Vinicius de Moraes pregou e pegou: “Uma mulher tem que ter qualquer coisa de triste. Qualquer coisa que chora”. Mas em tempos de cirurgias e photoshop, que padronizam os corpos, de nude e seguidores virtuais, é preciso ter também alguma coisa de errado, de safada, alguma coisa que bole. Que mexe. Foi-se o tempo da mulher certinha. Desde de que queimaram o avental e a anágua, as moças vêm aprendendo que ter alguma coisa que provoque sentimentos ambíguos pode, sim, ser bem bacana.

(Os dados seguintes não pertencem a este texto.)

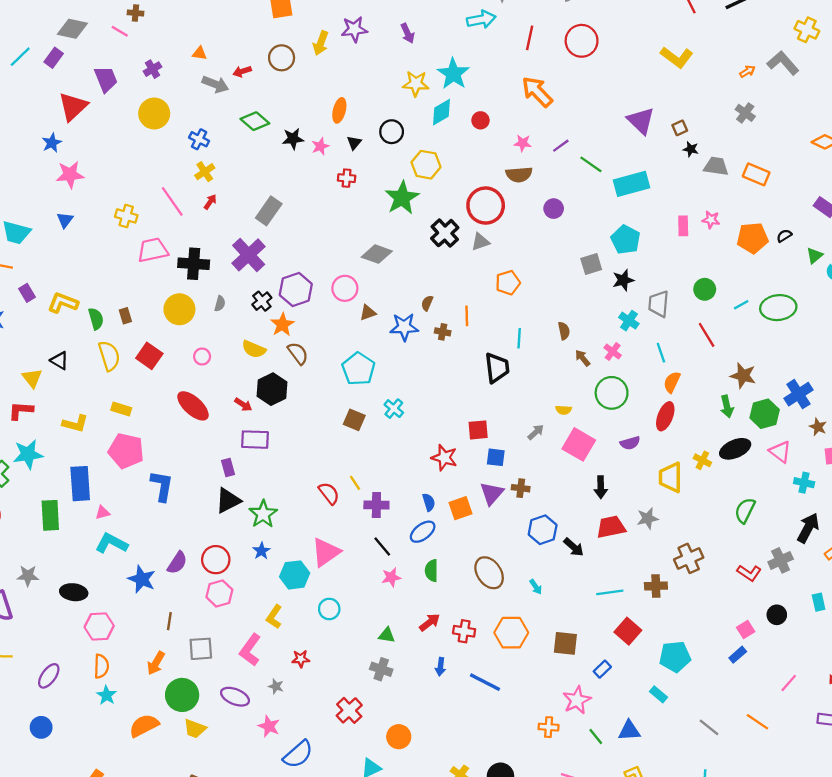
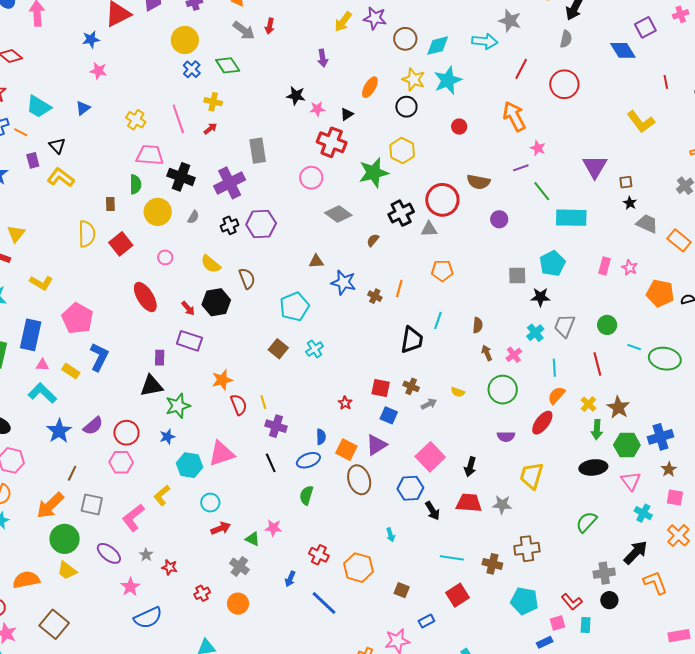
purple arrow: (408, 33) -> (323, 58), moved
brown circle: (282, 58) -> (405, 39), moved
red arrow: (242, 71) -> (270, 26), turned -77
orange ellipse: (339, 110) -> (370, 87), moved
cyan diamond: (442, 112) -> (438, 46), moved
green diamond: (255, 121) -> (228, 65), moved
black circle: (392, 132) -> (406, 107), moved
blue cross: (199, 139) -> (192, 69), moved
pink star: (523, 143) -> (538, 148), moved
yellow cross: (205, 172) -> (213, 102), turned 30
pink star: (70, 175) -> (98, 71), size x0.7
red cross: (347, 178) -> (332, 142), size x1.8
gray rectangle: (269, 211) -> (258, 151), turned -60
pink circle: (345, 288) -> (311, 178), moved
brown semicircle: (427, 303) -> (373, 240), moved
cyan line: (741, 305) -> (634, 347), turned 32
green semicircle: (96, 319) -> (135, 184), moved
orange star: (282, 325) -> (222, 380), moved
black triangle: (59, 361) -> (57, 146), moved
yellow rectangle: (121, 409) -> (71, 371), moved
pink square: (579, 444) -> (430, 457), moved
red star: (444, 458) -> (345, 403), size x0.6
yellow cross: (702, 460) -> (588, 404), moved
brown cross: (521, 488) -> (411, 386), moved
orange square: (461, 508) -> (346, 450), turned 30
brown ellipse: (489, 573) -> (359, 480), moved
red L-shape: (749, 573) -> (572, 602), moved
pink star: (391, 577) -> (273, 528), moved
cyan rectangle: (819, 602) -> (586, 625), moved
black circle: (777, 615) -> (609, 600), moved
red arrow: (430, 622) -> (221, 528), moved
brown square: (565, 643) -> (402, 590), size x0.7
cyan pentagon: (675, 657) -> (524, 601), moved
red star: (301, 659) -> (170, 567), moved
orange arrow: (156, 663) -> (50, 505), size x1.4
red cross: (349, 710) -> (202, 593), size x0.7
orange semicircle: (144, 726) -> (26, 580), moved
orange circle: (399, 737) -> (238, 604), moved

É preciso ter qualquer coisa que ousa.
É preciso ter qualquer coisa de Alceu Penna (1915-1980). Enquanto a maioria pregava o “qualquer coisa que chora”, o desenhista ilustrava as páginas da uma das mais importantes publicações nacionais com lindas mulheres fumando, bebendo, muitas vezes de maiô e sozinhas na praia (uma ousadia na época). Alceu pintava mulheres entregues ao batom, aos decotes, ao Carnaval e à vida. Pintava o que as jovens sonhavam em ser e… o que muitas de nós somos hoje.
Obrigada, Alceu.
O livro Alceu Penna e as Garotas do Brasil foi lançado ontem em São Paulo. Uma biografia ricamente ilustrada que revela as raízes de muito do que vemos hoje na moda, no design e nos botecos e praias.
Obrigada, Gonçalo Junior (o autor).

Alceu Penna e as Garotas do Brasil – 318 pg
Gonçalo Junior
Editora Amarilys – R$ 49
Em tempo: Viva Vinicuis de Moraes, conquistador, poeta, mestre.